Mount Pleasant resident McKenzie Parr pays for the flowers she bought from Roselane Flowers and Fudge. Parr typically comes to the farmers' market every week on Saturday.


“I think Mount Pleasant’s market has had a strong response to COVID-19," Chris Swier from Swier Family Farm said. "It’s had a very organized, well-defined response as far as what is expected from the vendors as well as what is expected of the customers."

Although exact numbers have not been tracked in years past, Market manager Carol Moody reports that the number of customers appears lower this year.

In years past, the busiest times for a Thursday market consisted of 1,200 to 1,500 people in a day. This year, that number is closer to 800 to 1,000 people.  

“Previous years, we would count every 10 to 15 minutes and then take the average for the hours,"  Moody said. "I never had a previous exact headcount. The numbers are lower, but vendors are still reporting pretty comparable sales in the past."

A few vendors have actually noted an uptick in sales this year. 

Renee Earle is the owner of Pineview Farm and Bakeshop in Barryton, about 40 northwest of Mount Pleasant. Earle has sold at the market for six years. She’s famous for her fresh baked cookies and experimental bread flavors.

Earle said while the summer started off slow, she’s serviced more new customers than previous years.

“Surprisingly, my business has increased, and I think the virus has people realizing how important it is to support the smaller businesses,” Earle said. “I think since it’s all outside it’s also one of the safer places to shop.”

However, for John Monahan with Happy Jack’s Kettlecorn, business has been slow for the vendor’s first year at the Mount Pleasant Farmers’ Market.

“It’s been really, really slow but every market has been that way, unfortunately," Monahan said. "Financially it’s a bit of a loss, but overall it's a market we can get to and be able to put our product out there and let people know where we are at." 

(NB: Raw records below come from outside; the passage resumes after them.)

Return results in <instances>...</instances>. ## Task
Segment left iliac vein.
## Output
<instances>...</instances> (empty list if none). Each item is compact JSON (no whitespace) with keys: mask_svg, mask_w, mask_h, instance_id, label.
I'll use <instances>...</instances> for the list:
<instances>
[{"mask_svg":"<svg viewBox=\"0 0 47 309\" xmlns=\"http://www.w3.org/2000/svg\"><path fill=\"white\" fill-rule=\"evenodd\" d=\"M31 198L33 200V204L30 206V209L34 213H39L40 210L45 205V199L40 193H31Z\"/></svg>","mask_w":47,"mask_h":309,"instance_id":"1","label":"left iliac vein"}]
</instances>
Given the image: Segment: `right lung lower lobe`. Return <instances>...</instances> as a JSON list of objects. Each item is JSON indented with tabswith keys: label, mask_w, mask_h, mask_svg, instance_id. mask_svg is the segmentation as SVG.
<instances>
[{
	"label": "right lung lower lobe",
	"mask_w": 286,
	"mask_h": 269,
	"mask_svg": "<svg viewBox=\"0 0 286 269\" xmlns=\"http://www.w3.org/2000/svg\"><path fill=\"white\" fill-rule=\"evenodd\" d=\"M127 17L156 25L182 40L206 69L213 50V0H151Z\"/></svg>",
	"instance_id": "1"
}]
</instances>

Numbers aside, the people who do show up get their pick at fresh produce. Swier Family Farm has been providing Community Supported Agriculture (CSA) for 18 years and for three years at the Mount Pleasant Farmers' Market.

Chelsea sophomore Natalie Gofton and Plymouth sophomore Kaleigh Pyko examine apples that are for sale at the Saturday market on Sept. 19. Gofton and her friends decided to shop the farmer's market because they feel the cafeterias on campus do not offer enough fresh produce. 

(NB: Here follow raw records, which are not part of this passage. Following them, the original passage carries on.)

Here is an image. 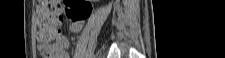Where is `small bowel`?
I'll return each instance as SVG.
<instances>
[{"label": "small bowel", "mask_w": 225, "mask_h": 58, "mask_svg": "<svg viewBox=\"0 0 225 58\" xmlns=\"http://www.w3.org/2000/svg\"><path fill=\"white\" fill-rule=\"evenodd\" d=\"M83 25V20L82 21H72L69 25V31L72 33H77L81 30ZM69 42L66 39L65 36H60L59 38L56 39V41L53 44L49 45H39L38 50L39 52L43 53L45 51H49L52 54H54L57 51H61V54L57 56V58H69L68 52L65 50L68 48Z\"/></svg>", "instance_id": "1"}]
</instances>
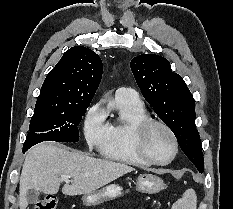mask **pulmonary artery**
<instances>
[{
	"label": "pulmonary artery",
	"instance_id": "obj_1",
	"mask_svg": "<svg viewBox=\"0 0 233 209\" xmlns=\"http://www.w3.org/2000/svg\"><path fill=\"white\" fill-rule=\"evenodd\" d=\"M116 94L125 96L133 101L139 102L140 98L138 96V94L136 93V91H134L131 88H119L116 92Z\"/></svg>",
	"mask_w": 233,
	"mask_h": 209
}]
</instances>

People can sign up for the program before each season. Each week those who sign up are distributed a crate of food of whatever is available from their garden for 19 weeks. Swier Family Farm distributes these CSA crates at the Mount Pleasant Farmers' Market. Swier said this keeps business steady.

“It seems to me that there’s been a nice, strong response year after year (with this program)," Swier said. "This year it’s been stronger. I think people are growing more interested in knowing where their food is coming from."

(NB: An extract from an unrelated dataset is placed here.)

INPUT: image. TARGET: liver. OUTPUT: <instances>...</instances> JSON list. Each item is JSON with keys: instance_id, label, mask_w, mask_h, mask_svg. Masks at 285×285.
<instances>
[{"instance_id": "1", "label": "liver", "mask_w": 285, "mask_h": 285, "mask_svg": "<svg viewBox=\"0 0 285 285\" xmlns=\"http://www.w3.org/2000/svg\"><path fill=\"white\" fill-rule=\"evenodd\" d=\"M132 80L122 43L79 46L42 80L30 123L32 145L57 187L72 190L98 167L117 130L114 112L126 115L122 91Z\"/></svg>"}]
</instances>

For Mount Pleasant resident Andy Keller this is especially true. For the cook, buying locally is important. 

“(It’s important to shop locally) because it supports the food system that we should have rather than an industrial food system," Keller said. "It’s more locally sourced, more organically and sustainably grown. It supports the ecosystem and the whole community."

The Mount Pleasant Farmers’ Market takes place every Thursday and Saturday. On Thursday the market is located at Island Park-South Shelter from 7:30 a.m. to 2 p.m., and on Saturday on Broadway St. at Town Center from 9 a.m. to 2 p.m.